100-200 hp tractors will have a break in what size 1000rpm shaft is offered- usually that break is around 150 hp. 150 and up will be 1-3/4" 20 spline, 150 and under will be the 1-3/8" 21 spline. Keep in mind that your haying implements will likely be of the small 1000 and tractors say a 4630 Deere (or 4640, 4840) are strictly large 1000. There is no shaft to change. If you want to use small 1000 or 540 you need to use an adapter (I personally would avoid that).


----------



## evan

Just remeber if you are using an adapter that you are efectivly lengthening the pto stub out of the tractor and may need to adjust the drawbar on your tractor to keep the distances correct (for things with CV's, big round balers, discbines, etc). you also want to make sure that everything is tight, a little tiny bit of wobble turns into a large amount of wobble and brokens in a hurry at 1000rpm, things get very unhapppy when they are out of ballance and spinning that fast.


----------



## Teslan

JD3430 what machines do you have the require a 1000? We never had one until last fall when we bought a 3x3 baler. Our MF6290 has two separate shafts to insert into the tractor. When you push one or the other into the tractor it engages the appropriate gears for the speed. Then there is a button in the cab to switch so the digital readout is correct. Our JD 7810 just has one shaft that is reversible. I like the reversible idea more then having two as you won't misplace one never to be found when you actually need it. Which reminds me I wonder where exactly is the 540 shaft for the MF.... And what Evan says is very correct. When I moved the 3x3 baler over to the JD from the MF I had to make all sorts of adjustments on the baler and the tractor as the pto/cvs would pound like crazy. When I last was at the dealer they asked me if I made sure it was correct or it would pound. I said yes it was a job, but it's done. They informed me they have many customers that don't bother to adjust things correct and it just tears things apart. Ignoring the pounding and wobbling and such.


----------



## JD3430

None yet. Looking to become more versatile and possibly up to a big square baler.


----------



## Teslan

If you eventually go to a big square you will want a tractor that stays on it all the time. It's not that easy to take on and off in a few minutes. I thought it would be easier then it is. I even have the 3 point hitches off of our 7810 while it's on the 3X3 baler.


----------



## mlappin

Farmineer said:


> 100-200 hp tractors will have a break in what size 1000rpm shaft is offered- usually that break is around 150 hp. 150 and up will be 1-3/4" 20 spline, 150 and under will be the 1-3/8" 21 spline. Keep in mind that your haying implements will likely be of the small 1000 and tractors say a 4630 Deere (or 4640, 4840) are strictly large 1000. There is no shaft to change. If you want to use small 1000 or 540 you need to use an adapter (I personally would avoid that).
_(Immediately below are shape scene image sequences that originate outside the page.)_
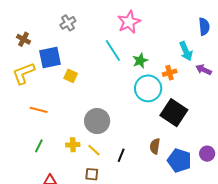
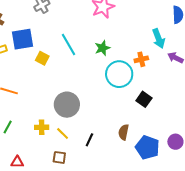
cyan line: (113, 50) -> (68, 45), moved
green star: (140, 61) -> (102, 48), moved
black square: (174, 113) -> (144, 99), size x0.6

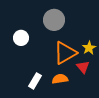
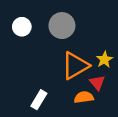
white circle: (21, 38) -> (22, 27), moved
orange semicircle: (60, 79) -> (84, 97), moved

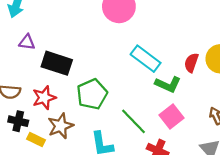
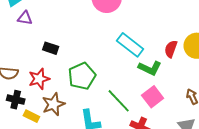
purple triangle: (27, 42) -> (25, 18), moved
black rectangle: (57, 63) -> (51, 48), size x0.6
Yah, the adapters all have a small amount of wobble as well, so you'll get some slight vibration thru your drive line.


----------



## JD3430

It really all depends on which way the business goes in the future. Getting calls from people all the time. Looks like the most profitable and most hassle will be small squares and rounds, but I really don't know yet. The "big boys" around here bale 'em square and sell to mushroom farmers. It aslo looks like the most "mechanical" way to operate a hay business. I really don't want to compete with them, so maybe a solid 125 HP unit to pull a 540 round baler more easily than my mid size is what I'm leaning towards. I can't imagine dropping 25-50K on a used square baler any time soon, either. lol


----------



## evan

I cant imagine coming up with the money they want for a big square either. I looked long and hard and tried several differnt ways to get a big square to pencil, and i just couldnt do it. The start up cost is way too high. Plus there are a lot of people around here that buy bales to wrap and they arent able to handle squares, so that would be one huge group lost. On the flip side if we all had square balers we could have a lot more fun in the field like this guy.....
Human Hay Bale - YouTube


----------



## Gearclash

> adapters all have a small amount of wobble as well


We run a CIH 7140 with the large 1000 and after some hunting around found a really good quality adapter to step down to small 1000. It uses two bolts to clamp tight and eliminate any wobble. By the way, don't use a large 1000 to small 1000 adapter on high hp loads as they are likely to twist and eventually fail.


----------